Of these identities, only the second is nontrivial. The first is by definition, the third is because we can sum $n \operatorname{mod} k$ and $\lfloor n/k \rfloor$ independently, and the fourth is by definition.

To prove the second identity, note that if $n$ is even, $\left\lfloor {n \over k^i} \right\rfloor = \left\lfloor { n+ 1 \over k^i} \right\rfloor$ for all $i \geq 1$. Thus

$$\prod_{i=0}^{s_k(n)} (1+a_k\left(\left\lfloor{n \over k^i}\right\rfloor\right)) + \prod_{i=0}^{s_k(n+1)} (1+a_k\left(\left\lfloor{n+1 \over k^i}\right\rfloor\right)) $$ $$= ( 1+ a_k(n) + 1 + a_k(n+1) ) \prod_{i=1}^{s_k(n)} (1+a_k\left(\left\lfloor{n \over k^i}\right\rfloor\right))$$ $$ = \left(1 - a_k \left( \left \lfloor {n \over k} \right \rfloor \right) + (n \operatorname{mod} k) + 1 + a_k \left( \left \lfloor {n \over k} \right \rfloor \right) + (n+1 \operatorname{mod} k ) \right) \prod_{i=1}^{s_k(n)} (1+a_k\left(\left\lfloor{n \over k^i}\right\rfloor\right))$$ $$ = \left(1 + (n \operatorname{mod} k) + 1 + (n+1 \operatorname{mod} k ) \right) \prod_{i=1}^{s_k(n)} (1+a_k\left(\left\lfloor{n \over k^i}\right\rfloor\right))$$

$$( 1+ (n\operatorname{mod} k) \prod_{i=1}^{s_k(n)} (1+a_k\left(\left\lfloor{n \over k^i}\right\rfloor\right)) + (1 + (n+1 \operatorname{mod} k )) \prod_{i=1}^{s_k(n+1)} (1+a_k\left(\left\lfloor{n+1 \over k^i}\right\rfloor\right)) $$

In other words, we can drop all terms that appear the same in $n$ and $n+1$ but with opposite signs, leaving us with the simplified formula.

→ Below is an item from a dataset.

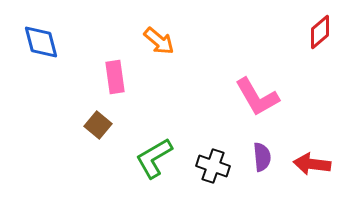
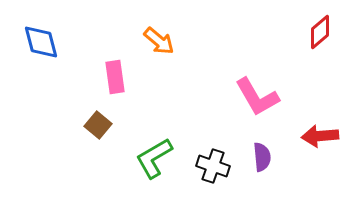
red arrow: moved 8 px right, 28 px up; rotated 12 degrees counterclockwise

Something similar could be done with $k$ odd if you replace $(-1)^{n+1}$ by a function which is $1$ if the last digit is even and nonzero, $-1$ if the last digit is odd and nonzero, or $0$ if the last digit is zero - or any other function depending only on the last digit whose sum over all possible last digits is zero.